4) Improved Business Performance 

As demonstrated in the previous paragraphs, ethics-based performance has been verified to correlate with the performance of businesses. In contrast, prioritizing profit over integrity is detrimental to business relationships and may cause irreparable damage to your business's image. 

5) Reduced Compliance and Governance Risk 

The reputational harm isn't the only danger you'll be facing due to a lack of integrity. Risks of regulatory violations caused by unprofessional business practices can leave you vulnerable to fines and penalties. In addition, the cost of direct and indirect remediation could be high. 

6) Ability to Deliver on CSR Obligations 

In today's increasingly interconnected world, companies cannot afford to ignore how they fulfill their social obligations. As a result, the expectation is that businesses will have an impact that is positive not just on the business side but also in the communities they work in and across society. 

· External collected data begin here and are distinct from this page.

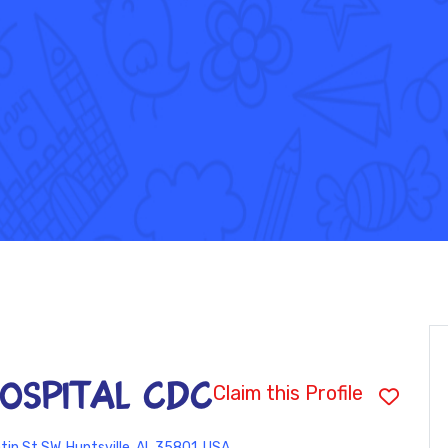
HOSPITAL CDC
Claim this Profile
tin St SW, Huntsville, AL 35801, USA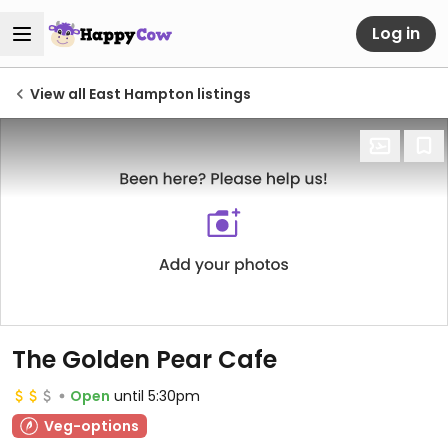
Log in
View all East Hampton listings
The Golden Pear Cafe
Open
until 5:30pm
Veg-options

CSR, ESG, Governance, Risk and Compliance (GRC) -These similar concepts are increasing in importance for customers, stakeholders, and employees. If you attempt to tackle any of these without the foundation of business integrity could result in the possibility of being accused of greenwashing or insincerity. 

7) A Strong Supply Chain 

Integrity in the business world can aid in building stronger relationships with suppliers. In a world where the concept of provenance is becoming more essential to consumers and unpredictability of circumstances can alter businesses strategies, sustainable supply chains are more necessary than ever. Partner with suppliers that share the same values of your business, and everyone is benefited. 

8) Enhance Relationships with Your Stakeholders 

A business integrity code can be found throughout your organization and help you communicate more effectively with employees, investors, regulators, and other influencers. 

Conclusion 

Every day, executives face challenges and situations that require moral integration. Viral videos that feature racist remarks from employees pay equity issues and sustainability targets, and ransomware demand to name some. They need the capacity to go beyond the current management practices. They must be able to communicate in more authentic ways with their stakeholders without jeopardizing their integrity. Being moral integrators, they could assist their shareholders in embracing initiatives that promote social justice by transposing their actions into terms that are compatible with their fiduciary relationships. Additionally, the leaders of an organization can work with stakeholders to identify their desires and fears for change and then identify ways of developing solutions. In the end, these strategies can result in results that increase trust and confidence in society and create long-term shareholder value.